The consequences of working on vacation

For some, checking an email or two during a vacation is no big deal – after all, over half of respondents (57%) reported feeling anxious if they don’t check their emails during time off. But even though it may feel like a small task, not taking time to unplug can have serious effects on employees and the business. 

“Workers [can] suffer from increased stress and health issues, reduced productivity and, subsequently, fewer growth opportunities,” says Viktor Grekov, business productivity expert and founder of Oboard. 

For employers, employees working on vacation and struggling to disconnect from work can lead to poor work-life balance and ultimately result in: 

  • Lower productivity
  • Absenteeism due to burnout, and
  • Higher turnover.

“Long term, innovation is stifled with the workforce focused on its own problems, turnover rates skyrocket as workers seek better work-life balance elsewhere and employers get a reputation for disrupting their employees’ personal time,” says Grekov. “Encouraging employees to sacrifice their personal time won’t save your business; you’re simply delaying the productivity loss.”
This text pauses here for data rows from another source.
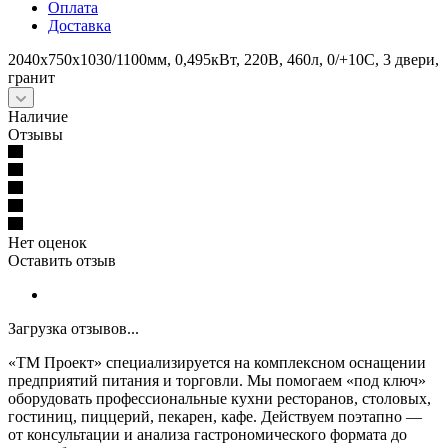
Оплата
Доставка
2040x750x1030/1100мм, 0,495кВт, 220В, 460л, 0/+10С, 3 двери,
гранит
Наличие
Отзывы
Нет оценок
Оставить отзыв
Загрузка отзывов...
«ТМ Проект» специализируется на комплексном оснащении
предприятий питания и торговли. Мы помогаем «под ключ»
оборудовать профессиональные кухни ресторанов, столовых,
гостиниц, пиццерий, пекарен, кафе. Действуем поэтапно —
от консультации и анализа гастрономического формата до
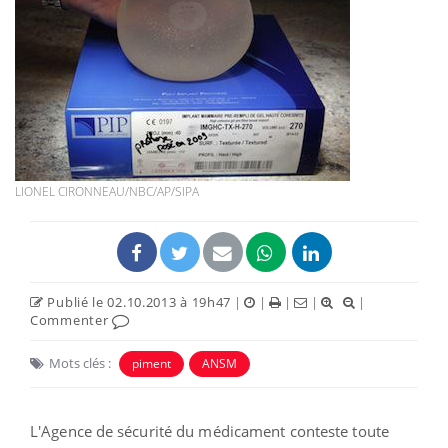
LIONEL CIRONNEAU/NBC/AP/SIPA
Publié le 02.10.2013 à 19h47
|
|
|
|
|
Commenter
Mots clés :
piment
ANSM
L'Agence de sécurité du médicament conteste toute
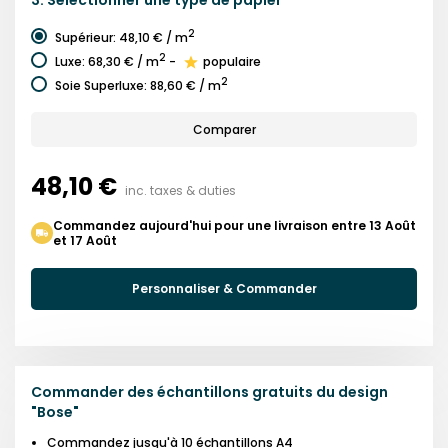
2
Supérieur
:
48,10 €
/ m
2
Luxe
:
68,30 €
/ m
-
populaire
2
Soie Superluxe
:
88,60 €
/ m
Comparer
48,10 €
inc. taxes & duties
Commandez aujourd'hui pour une livraison entre 13 Août
et 17 Août
Personnaliser & Commander
Commander des échantillons gratuits du design
"
Bose
"
Commandez jusqu'à 10 échantillons A4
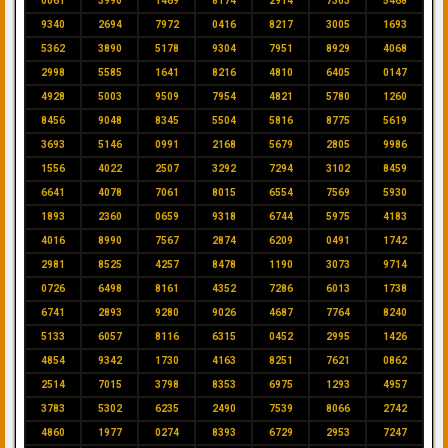
0061
3990
1469
8174
2914
7303
5468
9340
2694
7972
0416
8217
3005
1693
5362
3890
5178
9304
7951
8929
4068
2998
5585
1641
8216
4810
6405
0147
4928
5003
9509
7954
4821
5780
1260
8456
9048
8345
5504
5816
8775
5619
3693
5146
0991
2168
5679
2805
9986
1556
4022
2507
3292
7294
3102
8459
6641
4078
7061
8015
6554
7569
5930
1893
2360
0659
9318
6744
5975
4183
4016
8990
7567
2874
6209
0491
1742
2981
8525
4257
8478
1190
3073
9714
0726
6498
8161
4352
7286
6013
1738
6741
2893
9280
9026
4687
7764
8240
5133
6057
8116
6315
0452
2995
1426
4854
9342
1730
4163
8251
7621
0862
2514
7015
3798
8353
6975
1293
4957
3783
5302
6235
2490
7539
8066
2742
4860
1977
0274
8393
6729
2953
7247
How HR and managers can help

Nearly half (46%) of workers admit that they struggle to disconnect during vacation time – but how can you help? It all comes down to cultivating a culture of taking time off and making recharging outside of work a priority.

“Businesses should make clear that they do not condone encroaching on employees’ time off by putting comprehensive policies and procedures in place regarding absences,” says Gorkev. “A comprehensive strategy and system in place to ensure entire teams are working toward the same goals, there is no reason why one person’s absence should cause progress to ground to a halt.”
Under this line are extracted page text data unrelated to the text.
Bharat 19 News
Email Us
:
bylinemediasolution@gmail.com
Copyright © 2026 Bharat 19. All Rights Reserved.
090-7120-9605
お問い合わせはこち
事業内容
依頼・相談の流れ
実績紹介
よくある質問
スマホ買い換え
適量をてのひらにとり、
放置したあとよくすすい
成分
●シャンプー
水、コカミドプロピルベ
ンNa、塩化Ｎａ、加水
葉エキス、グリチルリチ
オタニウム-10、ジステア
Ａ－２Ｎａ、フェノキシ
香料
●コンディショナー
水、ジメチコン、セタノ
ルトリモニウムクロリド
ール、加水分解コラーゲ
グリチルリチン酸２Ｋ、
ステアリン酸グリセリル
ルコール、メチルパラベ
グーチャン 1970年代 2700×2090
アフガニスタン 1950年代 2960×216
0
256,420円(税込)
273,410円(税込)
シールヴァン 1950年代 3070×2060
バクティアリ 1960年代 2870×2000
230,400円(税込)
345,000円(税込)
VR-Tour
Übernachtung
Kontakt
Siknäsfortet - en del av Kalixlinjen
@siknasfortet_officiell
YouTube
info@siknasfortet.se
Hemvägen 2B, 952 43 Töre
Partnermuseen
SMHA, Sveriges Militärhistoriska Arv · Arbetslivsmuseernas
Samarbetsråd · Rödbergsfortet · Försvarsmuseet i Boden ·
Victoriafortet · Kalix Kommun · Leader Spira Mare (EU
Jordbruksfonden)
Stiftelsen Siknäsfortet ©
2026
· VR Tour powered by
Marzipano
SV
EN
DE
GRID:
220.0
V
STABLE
Then, business leaders can put it into action and lead by example. “Take your vacation, make clear who to contact in your absence, set your boundaries before you leave and offer the same respect to your colleagues when they’re away,” says Gorkev. “Denying employees a break is never a sustainable solution — unless your company-wide goal is mass burnout and unending delays.”
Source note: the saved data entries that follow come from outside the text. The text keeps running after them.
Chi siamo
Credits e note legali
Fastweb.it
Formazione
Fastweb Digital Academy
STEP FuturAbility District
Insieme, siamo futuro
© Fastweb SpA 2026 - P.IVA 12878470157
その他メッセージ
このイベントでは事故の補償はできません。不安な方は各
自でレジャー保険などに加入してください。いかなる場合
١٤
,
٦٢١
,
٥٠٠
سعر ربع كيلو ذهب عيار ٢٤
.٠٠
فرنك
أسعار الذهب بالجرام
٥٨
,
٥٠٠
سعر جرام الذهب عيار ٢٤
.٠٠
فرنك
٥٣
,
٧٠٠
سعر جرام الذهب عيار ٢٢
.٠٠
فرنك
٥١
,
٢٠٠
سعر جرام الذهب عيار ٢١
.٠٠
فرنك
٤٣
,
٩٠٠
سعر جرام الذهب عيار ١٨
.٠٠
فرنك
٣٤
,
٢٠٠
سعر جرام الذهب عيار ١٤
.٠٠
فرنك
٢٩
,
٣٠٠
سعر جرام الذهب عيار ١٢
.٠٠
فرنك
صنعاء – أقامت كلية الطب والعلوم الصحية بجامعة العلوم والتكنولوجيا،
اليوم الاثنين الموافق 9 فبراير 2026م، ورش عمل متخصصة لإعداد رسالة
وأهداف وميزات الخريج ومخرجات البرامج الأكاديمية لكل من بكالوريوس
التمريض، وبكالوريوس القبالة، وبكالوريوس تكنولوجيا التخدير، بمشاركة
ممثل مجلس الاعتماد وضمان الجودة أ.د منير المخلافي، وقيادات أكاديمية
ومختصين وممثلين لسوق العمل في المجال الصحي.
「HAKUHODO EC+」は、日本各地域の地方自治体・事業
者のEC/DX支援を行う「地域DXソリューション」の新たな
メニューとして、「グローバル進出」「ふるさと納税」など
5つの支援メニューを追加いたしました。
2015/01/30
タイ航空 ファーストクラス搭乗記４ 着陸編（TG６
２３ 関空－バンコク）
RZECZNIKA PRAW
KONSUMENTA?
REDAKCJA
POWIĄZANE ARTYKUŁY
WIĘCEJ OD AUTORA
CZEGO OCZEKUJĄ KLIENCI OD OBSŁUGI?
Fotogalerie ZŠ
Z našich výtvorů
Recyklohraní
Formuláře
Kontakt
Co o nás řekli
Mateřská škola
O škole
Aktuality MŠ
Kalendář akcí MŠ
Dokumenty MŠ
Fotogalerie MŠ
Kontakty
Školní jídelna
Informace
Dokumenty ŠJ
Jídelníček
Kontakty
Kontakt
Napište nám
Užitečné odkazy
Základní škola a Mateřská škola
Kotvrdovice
For managers, supporting employees before and after vacation can help them feel confident enough to shut their laptops or silence emails during time off, giving them a chance to truly rest and recharge. Here’s how:

Before: Ensure that major tasks are delegated to other team members and address any problems likely to come up beforehand to avoid having to contact the employee on their vacation. You may also want to help employees set up ways to ensure they truly unplug, such as setting an away message on Slack or setting up an automated reply on their email. 

After: Check in with the employee to ensure that they’re not overloaded with missed work and create reasonable deadlines for anything urgent. Provide plenty of support to help workers returning from vacation get back up to speed, like allowing a half day of interrupted “catch-up time” to sort through emails and prioritize tasks. A smooth transition back to work after a vacation can ensure that workers continue to take time off in the future.